Help Center/ MapReduce Service/ User Guide/ MRS Cluster O&M/ MRS Cluster Alarm Handling Reference/ ALM-18024 Pending Yarn Memory Usage Exceeds the Threshold
Updated on 2024-09-23 GMT+08:00

ALM-18024 Pending Yarn Memory Usage Exceeds the Threshold

Alarm Description

The alarm module checks the pending memory of Yarn every 60 seconds. The alarm is generated when the pending memory exceeds the threshold. Pending memory indicates the total memory that is not allocated to submitted Yarn applications.

Alarm Attributes

Alarm ID

Alarm Severity

Auto Cleared

18024

Major

Yes

Alarm Parameters

Parameter

Description

Source

Specifies the cluster for which the alarm was generated.

QueueName

Specifies the queue for which the alarm was generated.

QueueMetric

Specifies the queue metric for which the alarm was generated.

Impact on the System

  • It takes long time to end an application.
  • A new application cannot run after submission.

Possible Causes

  • NodeManager node resources are insufficient.
  • The maximum resource capacity of the queue and the maximum AM resource percentage are too small.
  • The monitoring threshold is too small.

Handling Procedure

Check NodeManager resources.

  1. On FusionInsight Manager, choose Cluster > Name of the desired cluster > Services > Yarn > ResourceManager (Active) to access the ResourceManager web UI.
  2. Click Scheduler and check whether the root queue resources are used up in Application Queues.

    • If yes, go to 3.
    • If no, go to 4.

  3. Expand the capacity of the NodeManager instance of the Yarn service. After the capacity expansion, check whether the alarm is cleared.

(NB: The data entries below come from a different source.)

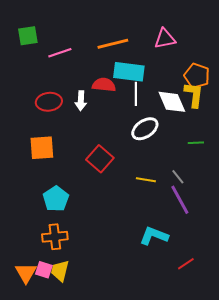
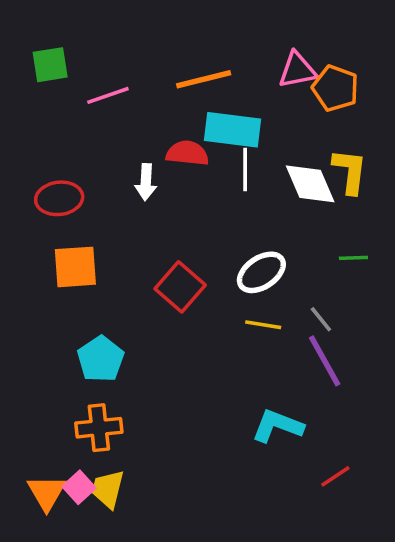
orange pentagon: (197, 76) -> (335, 88), moved
red ellipse: (49, 102) -> (59, 198), moved
white ellipse: (145, 129) -> (261, 272), moved
pink square: (44, 270) -> (79, 487), turned 30

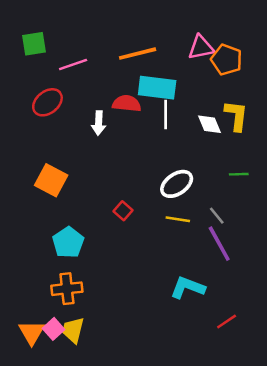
white diamond: (310, 184) -> (209, 124), size x0.7
red ellipse: (59, 198) -> (47, 102), moved, turned -32
orange square: (75, 267) -> (51, 180), turned 32
red square: (180, 287) -> (123, 211), moved, size x0.6

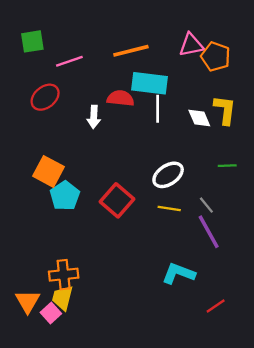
red square: (123, 211) -> (117, 200), size x1.8
cyan pentagon: (68, 242) -> (65, 196), moved
yellow trapezoid: (73, 330) -> (62, 298), moved
orange triangle: (32, 333) -> (28, 301), moved

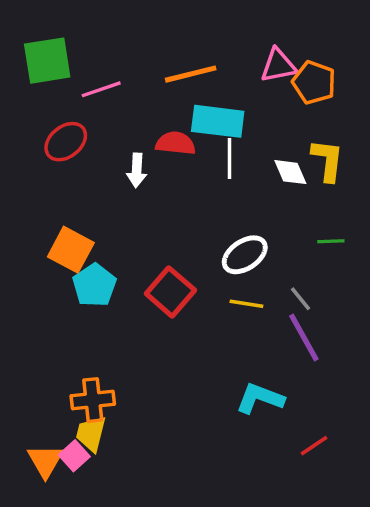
green square: (32, 41) -> (47, 61), size x1.4
orange triangle: (28, 301) -> (45, 461), moved

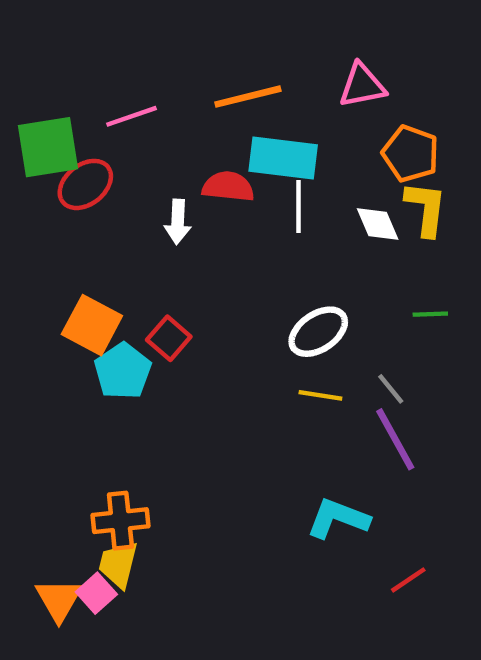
green square: (47, 61) -> (48, 147), moved
orange pentagon: (314, 83) -> (411, 154), moved
red square: (170, 292) -> (169, 338), moved, size x0.7

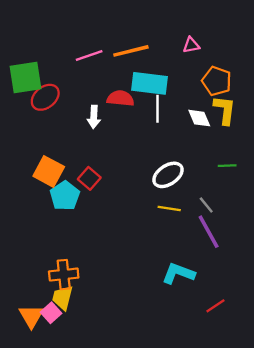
pink triangle: (362, 86) -> (191, 45), size x0.7
pink line: (131, 116) -> (89, 56), moved

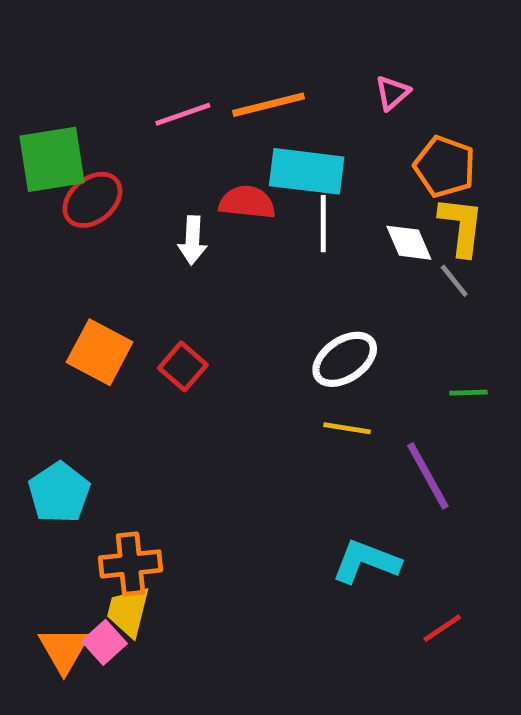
pink triangle: (191, 45) -> (392, 93), turned -30
green line: (227, 166) -> (468, 393), moved
cyan pentagon: (65, 196) -> (59, 493), moved
gray line: (206, 205) -> (454, 281), moved

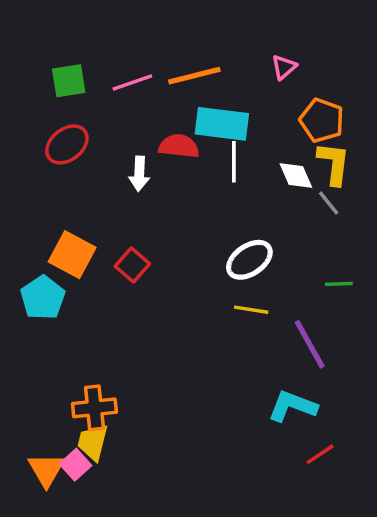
green square: (52, 159) -> (69, 81), moved, size x0.7
cyan pentagon: (59, 493) -> (43, 298), moved
cyan L-shape: (366, 562) -> (292, 406), moved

    • If yes, no further action is required.
    • If no, go to 6.

Check the maximum queue resource capacity and the maximum AM resource percentage.

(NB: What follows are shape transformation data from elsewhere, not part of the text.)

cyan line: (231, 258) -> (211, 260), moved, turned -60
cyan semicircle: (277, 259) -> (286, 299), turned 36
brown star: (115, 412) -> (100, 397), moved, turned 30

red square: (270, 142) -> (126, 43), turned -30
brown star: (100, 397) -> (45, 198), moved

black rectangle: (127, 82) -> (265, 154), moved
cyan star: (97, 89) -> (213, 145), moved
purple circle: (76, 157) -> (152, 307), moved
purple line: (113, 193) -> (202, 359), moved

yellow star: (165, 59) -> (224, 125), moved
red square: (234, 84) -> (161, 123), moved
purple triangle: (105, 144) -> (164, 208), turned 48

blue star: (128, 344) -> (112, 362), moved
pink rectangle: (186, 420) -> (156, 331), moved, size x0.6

  1. Check whether the resources of the queue corresponding to the pending task are used up.

    • If yes, go to 5.
    • If no, go to 6.

  2. On FusionInsight Manager, choose Tenant Resources > Dynamic Resource Plan and add resources as required. Check whether the alarms are cleared.

    • If yes, no further action is required.
    • If no, go to 6.

Adjust the monitoring thresholds.

  1. On FusionInsight Manager, choose O&M > Alarm > Thresholds > Name of the desired cluster > Yarn > CPU and Memory > Pending Memory, and increase the threshold as required.
  2. Check whether the alarm is cleared 5 minutes later.

    • If yes, no further action is required.
    • If no, go to 8.

Collect the fault information.

  1. On FusionInsight Manager, choose O&M. In the navigation pane on the left, choose Log > Download.
  2. Expand the Service drop-down list, and select Yarn for the target cluster.
  3. Click in the upper right corner, and set Start Date and End Date for log collection to 10 minutes ahead of and after the alarm generation time, respectively. Then, click Download.
  4. Contact O&M personnel and provide the collected logs.

Alarm Clearance

This alarm is automatically cleared after the fault is rectified.

Related Information

None